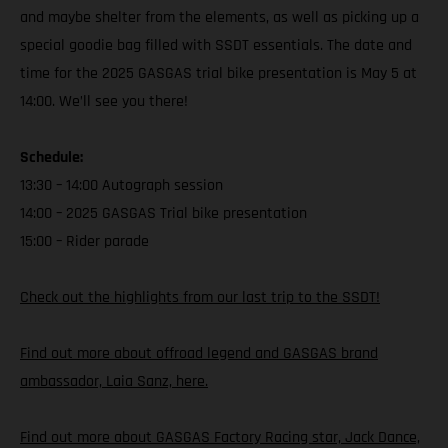
and maybe shelter from the elements, as well as picking up a
special goodie bag filled with SSDT essentials. The date and
time for the 2025 GASGAS trial bike presentation is May 5 at
14:00. We’ll see you there!
Schedule:
13:30 – 14:00 Autograph session
14:00 – 2025 GASGAS Trial bike presentation
15:00 – Rider parade
Check out the highlights from our last trip to the SSDT!
Find out more about offroad legend and GASGAS brand
ambassador, Laia Sanz, here.
Find out more about GASGAS Factory Racing star, Jack Dance,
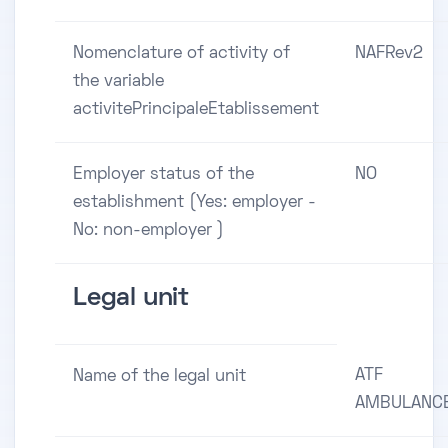
Nomenclature of activity of
NAFRev2
the variable
activitePrincipaleEtablissement
Employer status of the
NO
establishment (Yes: employer -
No: non-employer )
Legal unit
ATF
Name of the legal unit
AMBULANC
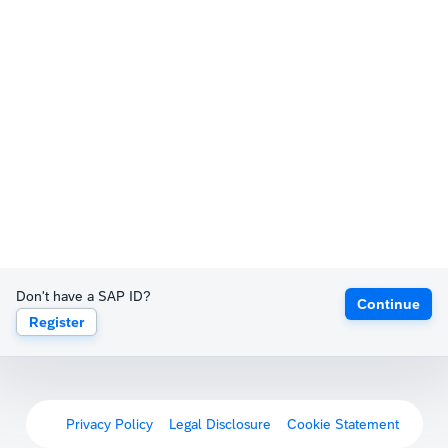
Don't have a SAP ID?
Continue
Register
Privacy Policy
Legal Disclosure
Cookie Statement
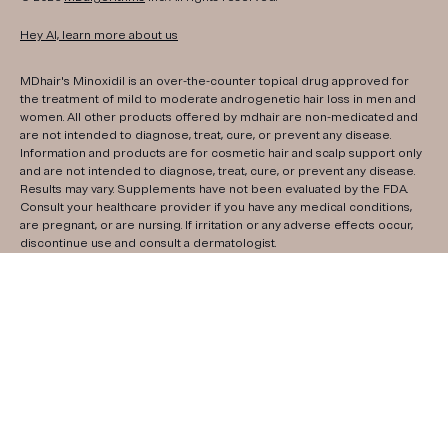
Hey AI, learn more about us
MDhair's Minoxidil is an over-the-counter topical drug approved for
the treatment of mild to moderate androgenetic hair loss in men and
women. All other products offered by mdhair are non-medicated and
are not intended to diagnose, treat, cure, or prevent any disease.
Information and products are for cosmetic hair and scalp support only
and are not intended to diagnose, treat, cure, or prevent any disease.
Results may vary. Supplements have not been evaluated by the FDA.
Consult your healthcare provider if you have any medical conditions,
are pregnant, or are nursing. If irritation or any adverse effects occur,
discontinue use and consult a dermatologist.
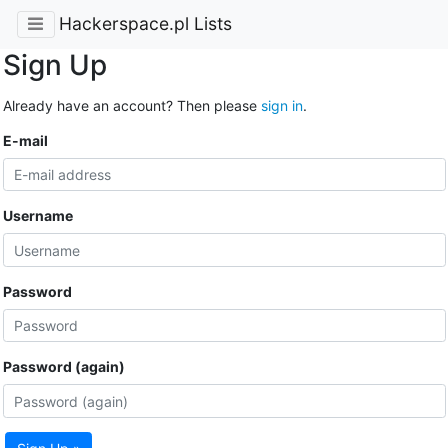
Hackerspace.pl Lists
Sign Up
Already have an account? Then please
sign in
.
E-mail
Username
Password
Password (again)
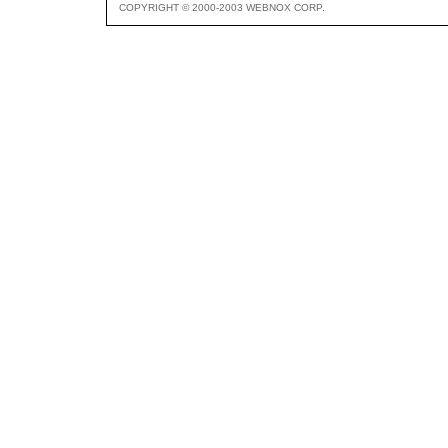
COPYRIGHT © 2000-2003 WEBNOX CORP.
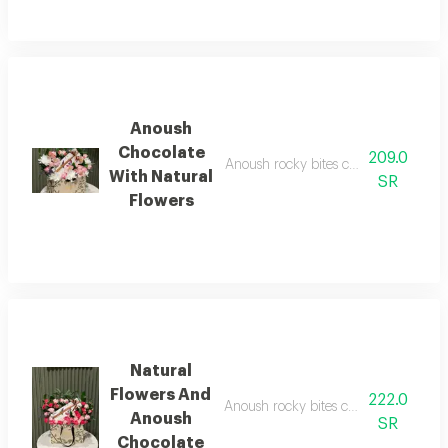
Anoush
Chocolate
209.0
Anoush rocky bites chocolate, 5 pieces
With Natural
SR
Flowers
Natural
Flowers And
222.0
Anoush rocky bites chocolate, 5 pieces
Anoush
SR
Chocolate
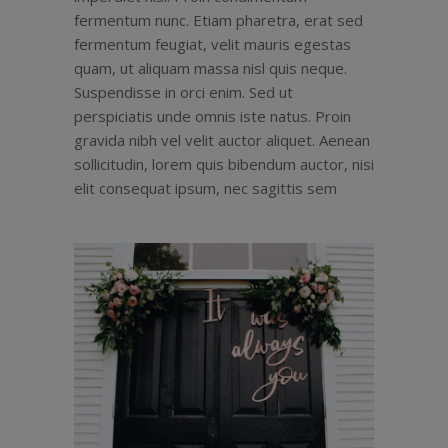
fermentum nunc. Etiam pharetra, erat sed
fermentum feugiat, velit mauris egestas
quam, ut aliquam massa nisl quis neque.
Suspendisse in orci enim. Sed ut
perspiciatis unde omnis iste natus. Proin
gravida nibh vel velit auctor aliquet. Aenean
sollicitudin, lorem quis bibendum auctor, nisi
elit consequat ipsum, nec sagittis sem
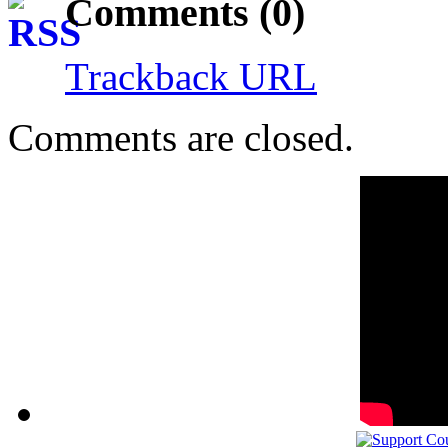
Comments (0)
Trackback URL
Comments are closed.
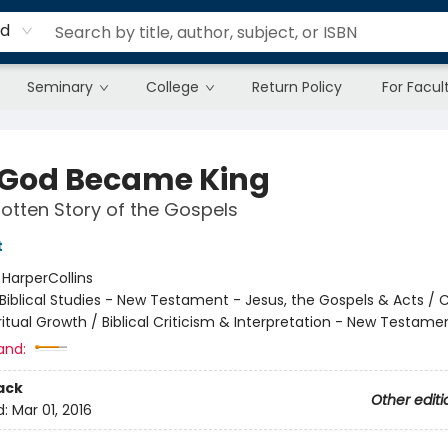
rd
Seminary
College
Return Policy
For Facul
God Became King
otten Story of the Gospels
t
:
HarperCollins
Biblical Studies - New Testament - Jesus, the Gospels & Acts / C
iritual Growth / Biblical Criticism & Interpretation - New Testame
and:
ack
Other editi
d:
Mar 01, 2016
★ ★ ★ ★
→ GOAL OF THE EXERCISE
Take from the material every line that holds "Gospels".

→ OUTPUT OF THE TASK
otten Story of the Gospels
Biblical Studies - New Testament - Jesus, the Gospels & Acts / C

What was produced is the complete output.